あなたを守る熱中症アラート!その基準と信頼のワケとは?

毎年夏になると、「熱中症アラート」の通知が届くことにお気づきの方もいらっしゃるかもしれません。このアラートは、皆さんが安全に夏を過ごせるよう、熱中症の危険が高まった際にお知らせされるものです。
今回は、このアラートがどのような情報に基づいて送られているのか、その信頼性についてご紹介します。
アラートの基準は、体感に近い「暑さ指数(WBGT)」
熱中症アラートは、単に気温が高いかどうかだけで判断しているわけではありません。基準となっているのは「暑さ指数(WBGT)」という指標です。
「暑さ指数」は、熱中症のリスクを判断するために、国際的にも利用されている指標で、大きな特徴は、私たちの体感に近い危険度を示せる点にあります。具体的には、以下の3つの要素を組み合わせて算出されています。
- 湿度:汗の蒸発しにくさに関係し、最も影響が大きい要素です。
- 日差しや地面からの照り返し(輻射熱):ジリジリとした暑さの原因です。
- 気温:私たちが普段見ている温度計の数値です。
気温がそれほど高くなくても、湿度が高いと熱中症のリスクは急上昇します。「暑さ指数」は、こうした目に見えない危険を捉えることができる、優れた「ものさし」なのです。
情報は環境庁や気象庁の公式サイトでも確認できる
「暑さ指数」の情報は、環境省が運営する「熱中症予防情報サイト」で確認することができます。

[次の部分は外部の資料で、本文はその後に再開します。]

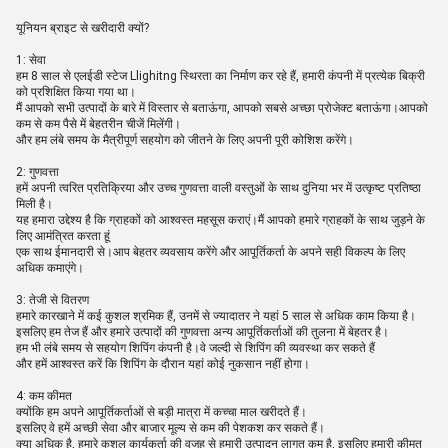
यूनियन ब्राइट से खरीदारी क्यों?
1: सेवा
हम 8 साल से एलईडी स्टेज Llighitng स्थिरता का निर्माण कर रहे हैं, हमारी कंपनी में प्रत्येक बिक्री
को प्रशिक्षित किया गया था।
मैं आपको सभी उत्पादों के बारे में विस्तार से बताऊंगा, आपको सबसे अच्छा प्रोजेक्ट बताऊंगा।आपको
कम से कम पैसे में बेहतरीन चीजें मिलेंगी।
और हम लंबे समय के मैत्रीपूर्ण सहयोग को जीतने के लिए अपनी पूरी कोशिश करेंगे।
2: गुणवत्ता
हमें अपनी त्वरित प्रतिक्रिया और उच्च गुणवत्ता वाली वस्तुओं के साथ दुनिया भर में उत्कृष्ट प्रतिष्ठा
मिली है।
यह हमारा उद्देश्य है कि ग्राहकों को आश्वस्त महसूस कराएं।मैं आपको हमारे ग्राहकों के साथ जुड़ने के
लिए आमंत्रित करता हूं
एक साथ ईमानदारी से।आप बेहतर व्यवसाय करेंगे और आपूर्तिकर्ता के अपने सही विकल्प के लिए
अधिक कमाएंगे।
3: तेजी से वितरण
हमारे कारखाने में कई कुशल श्रमिक हैं, उनमें से ज्यादातर ने यहां 5 साल से अधिक काम किया है।
इसलिए हम तेज हैं और हमारे उत्पादों की गुणवत्ता अन्य आपूर्तिकर्ताओं की तुलना में बेहतर है।
हम भी लंबे समय से सहयोग शिपिंग कंपनी है।वे जल्दी से शिपिंग की व्यवस्था कर सकते हैं
और हमें आश्वस्त करें कि शिपिंग के दौरान यहां कोई नुकसान नहीं होगा।
4: कम कीमत
क्योंकि हम अपने आपूर्तिकर्ताओं से बड़ी मात्रा में कच्चा माल खरीदते हैं।
इसलिए वे हमें अच्छी सेवा और बाजार मूल्य से कम की पेशकश कर सकते हैं।
क्या अधिक है, हमारे कुशल कार्यकर्ता की वजह से हमारी उत्पादन लागत कम है, इसलिए हमारी कीमत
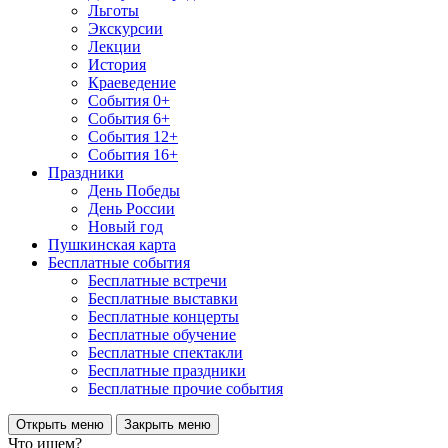
Льготы
Экскурсии
Лекции
История
Краеведение
События 0+
События 6+
События 12+
События 16+
Праздники
День Победы
День России
Новый год
Пушкинская карта
Бесплатные события
Бесплатные встречи
Бесплатные выставки
Бесплатные концерты
Бесплатные обучение
Бесплатные спектакли
Бесплатные праздники
Бесплатные прочие события
Открыть меню
Закрыть меню
Что ищем?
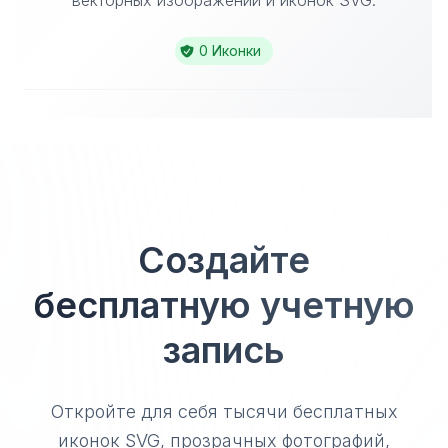
векторных изображений и иконок SVG.
0 Иконки
Создайте
бесплатную учетную
запись
Откройте для себя тысячи бесплатных
иконок SVG, прозрачных фотографий,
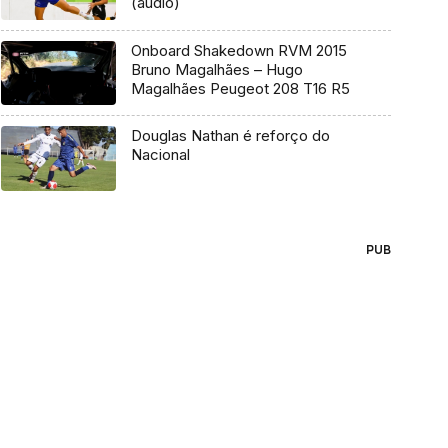
(áudio)
Onboard Shakedown RVM 2015
Bruno Magalhães – Hugo
Magalhães Peugeot 208 T16 R5
Douglas Nathan é reforço do
Nacional
PUB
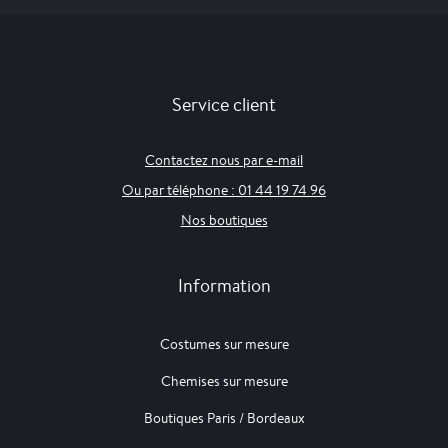
Service client
Contactez nous par e-mail
Ou par téléphone : 01 44 19 74 96
Nos boutiques
Information
Costumes sur mesure
Chemises sur mesure
Boutiques Paris / Bordeaux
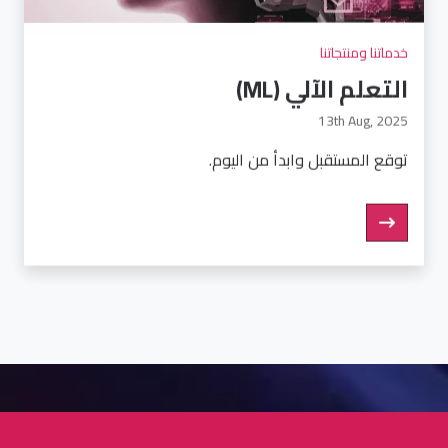
خدماتنا ومنتجاتنا
التعلم الآلي (ML)
13th Aug, 2025
توقع المستقبل وابدأ من اليوم.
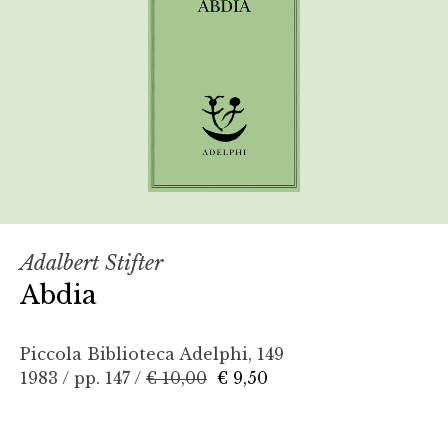
Adalbert Stifter
Abdia
Piccola Biblioteca Adelphi, 149
1983 / pp. 147 /
€ 10,00
€ 9,50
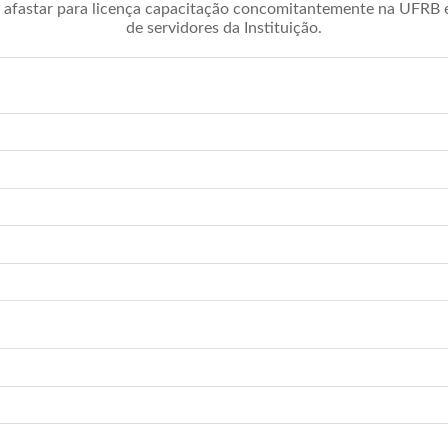
afastar para licença capacitação concomitantemente na UFRB é 
de servidores da Instituição.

このサイトは、気象庁の正確な気象予測に基づいており、国民の健康を守るために提供されているデータソースです。
気象庁も熱中症アラートに関する情報を発信しており、確認するようにしましょう。
また、公式のメールやSNSなどで環境庁や自治体からの通知を受け取れるような設定を行っておくと、お住まいの地域のアラート情報に気付くことができます。
危険度に応じたアラートで、適切な行動をサポート
「暑さ指数」の数値に応じて、危険度は下の表のようにレベル分けされています。自治体や報道機関なども、この基準に沿って注意を呼びかけています。
暑さ指数(℃) | 危険度レベル | 日常生活での注意点 |
|---|---|---|
31以上 | 危険 | 外出はなるべく避け、涼しい室内で過ごしましょう。 |
28~31未満 | 厳重警戒 | 外出時は炎天下を避け、室内でも温度上昇に注意しましょう。 |
25~28未満 | 警戒 | 適度に休憩をとり、こまめに水分補給をしましょう。 |
25未満 | 注意 | 通常は安全ですが、運動時には注意が必要です。 |
さらに、これらの基準に基づき、特に危険性が高いと予測される日に、2種類のアラートが発表されます。
- 熱中症警戒アラート:熱中症の危険性が高まっている時に発表されます。
- 熱中症特別警戒アラート:「過去に例のない危険な暑さ」が予測される、一段上のアラートです。命を守るための特別な行動が求められます。
まとめ
これからの季節、熱中症に関するアラートをチェックし、アラートが発出されている場合はいつも以上に熱中症予防を意識して行動しましょう。
こまめな水分・塩分補給、涼しい場所での休憩を心がけ、ご自身はもちろん、ご家族や周りの方々とも声を掛け合って、元気に夏を乗り切りましょう。